Streaming-First Architecture

Imagine a world where software evolved the way broadcast media did: streaming first

In the early days of radio and TV, real-time was the only option. Recorded media was a relatively late arrival, as far as broadcast media is concerned.

If the internet had reached critical mass a few years earlier, when storage was still pretty firmly capped at 1.44 MB, we might be having a very different conversation today.

It’s conceivable that data streaming data could have taken hold before batch processing took root. In such a world, the idea that you wouldn’t stream data by default might be just as inconceivable as the idea of not having streaming broadcast media is to us.

Might we in fact be living in the more awkward and unnatural branch of history?

(Granted, the gramophone appeared first, but I would argue that radio hit critical mass first.)

At the end of the day, it’s all streamed anyway

Streaming is quite literally the only way of moving data around. There is no alternative. Whether it’s over a serial port, on a RAM bus, or from a Kafka topic, all data transfer is streaming.

Live streaming vs. time-shifting

What “non-streaming” architectures really do is time-shift the delivery of data. The data still gets delivered as some sort of stream, the data of the arrival of the data is just shifted in time from when then the data was generated to when the data was queried.

A streaming-first architecture os simply one that does not force you to time-shift data

Nothing about a streaming-first architecture precludes you from time-shifting data.

Newsflash: Live-streamed TV can broadcast pre-recorded content!

The opposite is not true. Recorded media cannot carry live TV.

This is why software architectures should be streaming first: it’s the more general approach.

You sacrifice nothing being streaming first. You can always stream historical data straight out of a database.

But you fundamentally cripple your architecture when you make it Blockbuster-first.

Forcing all data to pass through a database is like forcing all TV broadcasts to pass through a Blockbuster

You can imagine the excuses people would male in our alternate reality: “we can’t stream TELEVISION! Are you nuts? What if somebody has to go to the bathroom? They’ll LOSE DATA! Forcing everyone to go to Blockbuster for everything GUARANTEES they’ll never miss an episode:”

What it actually guarantees is that everyone sees way less content.

Near real-time is like trying to time-shift live TV by 5 seconds with a VCR

Record. Pause. Rewind and playback really quickly. Record another “mini batch”. Pause, rewind, and replay really quickly. People have been given Ph-fucking-D’s for coming up with this shit.

Anything you can do to time-shifted data you can also do with real-time data

You just have to approach it the right way. When you watch TV, you remember what happened in the last scene. Watching TV is a.stateful process. This is why it works.

The reason people think applications can’t run in-stream is because they assume statelessness.

If you assumed that viewers had the memory span of a fish, live TV would seem impossible too. But it’s a bogus, artificially imposed assumption.

It’s not just me saying so, the laws of physics say so

Conservation of energy quite literally arises from the invariance of the laws of physics to translation in time. Noether’s theorem states that every conservation law arises from a symmetry.

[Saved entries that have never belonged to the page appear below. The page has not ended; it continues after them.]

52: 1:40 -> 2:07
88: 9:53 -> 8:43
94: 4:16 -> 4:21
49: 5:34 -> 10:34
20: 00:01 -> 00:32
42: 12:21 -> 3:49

If you can do it later, you can do it now too.

Doing it later can be exponentially more expensive though. You have to expend a lot of energy storing data to ensure that there is a later.

You can have your cake and eat it too—for a while

You can still go to Blockbuster if you like. All I’m saying is, don’t force everyone to go to Blockbuster just because it’s what you’re used to. I like Blockbuster too. Or at least I used to. When I had to. Why is it that Blockbuster went away again? Oh yeah, because it sucked! Streaming is way better.

It just takes time to get used to it. And you need the right infrastructure and software to make it easy. Once that software exists and is broadly adopted though, there’s likely no turning back.

The timescales of change

Bill Gates perhaps put it best when he said, “people overestimate what can happen in five years, but underestimate what can happen in ten years.”

We’re about five years into the transition to streaming data, edge computing, and AI. Most people grossly overestimated where we’d be by now. But they also probably grossly underestimated how different the landscape will look another five years from now.

Where will the Blockbusters of data be in the next five years?

And who will be the Netflix of streaming data? Will it be Confluent? Or will Confluent just be one of the pipes used by the streaming data Netflix?